— Тебе не кажется, — отпустив кормилицу, тряхнула распущенными светлыми волосами, что они стали темнее? — озабоченно вгляделась в зеркало. — Ну, поцелуй же меня, — потянулась к мужу. — Куафёр уверяет, что виновата питерская вода.
— Кто–о? — шутя, заглянул под кровать.
— Жан, — улыбнулась Ольга.
— Вызову на дуэль.
— Парикмахер, чтоб выпускникам ПВУ понятно было. Наши бабушки
называли его куафёр. Сейчас жизнь упростилась, и он стал Жаном. Так вот… Что я хотела сказать? Ах, да! От этой водопроводной воды волосы становятся ломкими и выпадают, — взяв большой пушок, попудрила нос и щёки, чихнув то ли от пудры, то ли от лёгкого сквознячка.

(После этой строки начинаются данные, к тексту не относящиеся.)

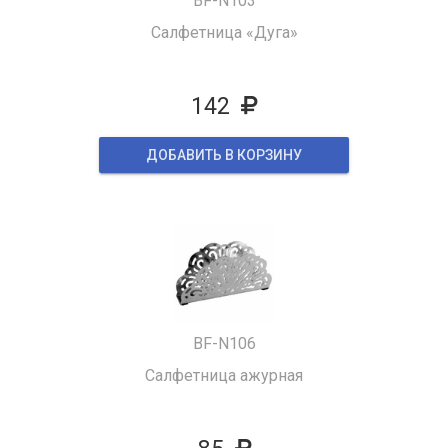
BF-N103
Салфетница «Дуга»
142
ДОБАВИТЬ В КОРЗИНУ
BF-N106
Салфетница ажурная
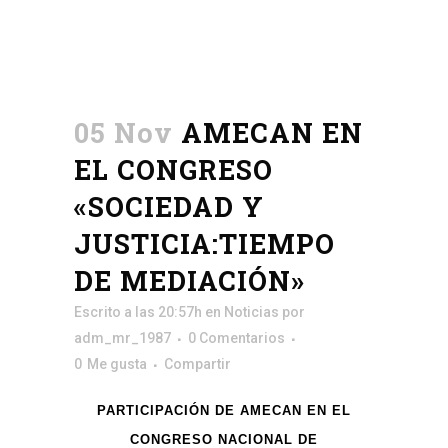
05 Nov
AMECAN EN
EL CONGRESO
«SOCIEDAD Y
JUSTICIA:TIEMPO
DE MEDIACIÓN»
Escrito a las 20:57h
en
Noticias
por
adm_mr_1987
0 Comentarios
0
Me gusta
Compartir
PARTICIPACIÓN DE AMECAN EN EL
CONGRESO NACIONAL DE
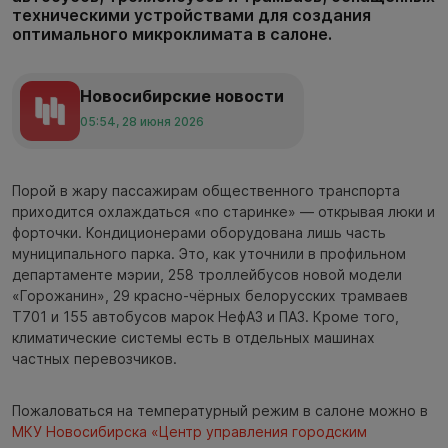
техническими устройствами для создания
оптимального микроклимата в салоне.
Новосибирские новости
05:54, 28 июня 2026
Порой в жару пассажирам общественного транспорта
приходится охлаждаться «по старинке» — открывая люки и
форточки. Кондиционерами оборудована лишь часть
муниципального парка. Это, как уточнили в профильном
департаменте мэрии, 258 троллейбусов новой модели
«Горожанин», 29 красно-чёрных белорусских трамваев
Т701 и 155 автобусов марок НефАЗ и ПАЗ. Кроме того,
климатические системы есть в отдельных машинах
частных перевозчиков.
Пожаловаться на температурный режим в салоне можно в
МКУ Новосибирска «Центр управления городским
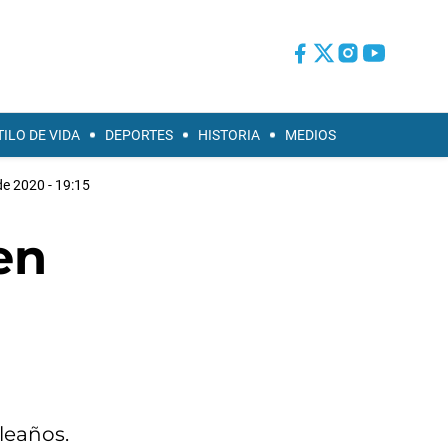
TILO DE VIDA
DEPORTES
HISTORIA
MEDIOS
 de 2020 - 19:15
en
leaños.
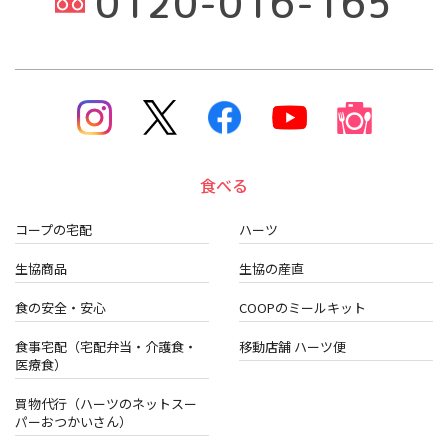
0120-016-165
食べる
コープの宅配
ハーツ
生協商品
生協の産直
食の安全・安心
COOPのミールキット
食事宅配（宅配弁当・介護食・
移動店舗 ハーツ便
医療食）
買物代行（ハーツのネットスー
パーおつかいさん）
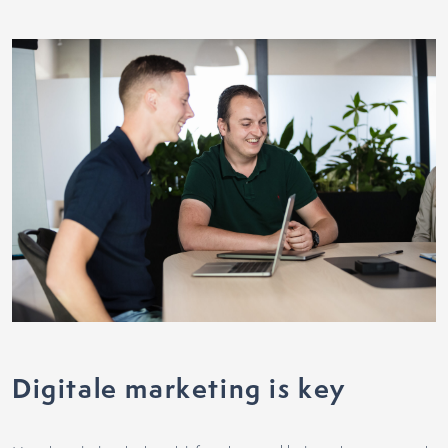
Digitale marketing is key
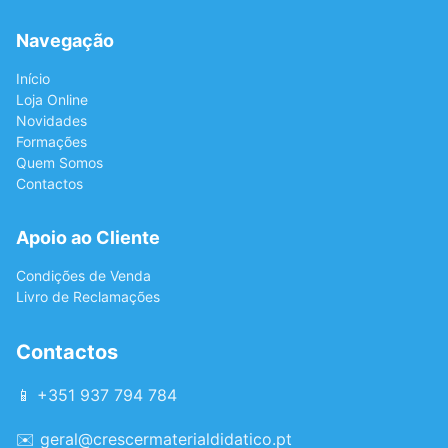
Navegação
Início
Loja Online
Novidades
Formações
Quem Somos
Contactos
Apoio ao Cliente
Condições de Venda
Livro de Reclamações
Contactos
📱 +351 937 794 784
✉️
geral@crescermaterialdidatico.pt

— Расти большая и толстая, — пожелал ей здоровья Аким, доставая портсигар.
— Дурак! — попрыскала в него духами.
— Да, жизнь упрощается… Мадам, ну что у вас за выражения после Маньчжурской армии? — закурив и усевшись в мягкое кресло, подсмеиваясь, попенял ей, любуясь грудью, просвечивающей сквозь прозрачную ткань. — Как это у тебя молока нет? — подтрунивал он. — Такие вместительные молочные железы.
— И ещё раз то же нехорошее слово. С каких это пор мои груди стали для тебя железами? Может, скажешь ещё, что я произошла от обезьяны? — поинтересовалась, размазывая пальцами по лицу крем.
— Когда Дарвину задала подобный вопрос одна милашка, он ответил: «Да! Только от очень прелестной обезьянки». Как–нибудь я свожу тебя в зоологический сад и покажу дальнюю твою родственницу, — увернулся от баночки с пудрой. — Знаю, знаю, третий раз тот же маньчжурский эпитет, — поднявшись и подойдя сзади, с удовольствием припал губами к шее жены.
— Скажи, что любишь, — попросила она.
— Конечно, люблю, — выпустил в потолок дым от папиросы. — Ты тут готовься, пойду с папа поздороваюсь.
Отца нашёл в кабинете.
Угостив сына коньяком, тот продолжил беседу с конюхом Иваном.
«В отставке у папа появляется весьма светское общество, — закусив лимоном напиток, мысленно позлословил Аким. — Ещё осталось с Пахомычем и Власычем подружиться, дабы в тесной компании коньяк распивать», — прислушался к разговору.
— Смею сказать, ваше высокопревосходительство, — с удовольствием повеличал барина Иван, — государь принял нас в конце прошлого года. Как приехали во дворец, появился какой–то чудной мужик в белых чулках и штанах до колен. А на башке — фуражка с длинными, свисающими до правого плеча, перьями. Дурында–дурындой…
— Это царский скороход, — хмыкнул Максим Акимович.
— Может быть, но плёлся как черепаха, вывёртывая ноги пятками вперёд…
Отец с сыном весело погоготали, проглотив попутно ещё по рюмочке коньяка.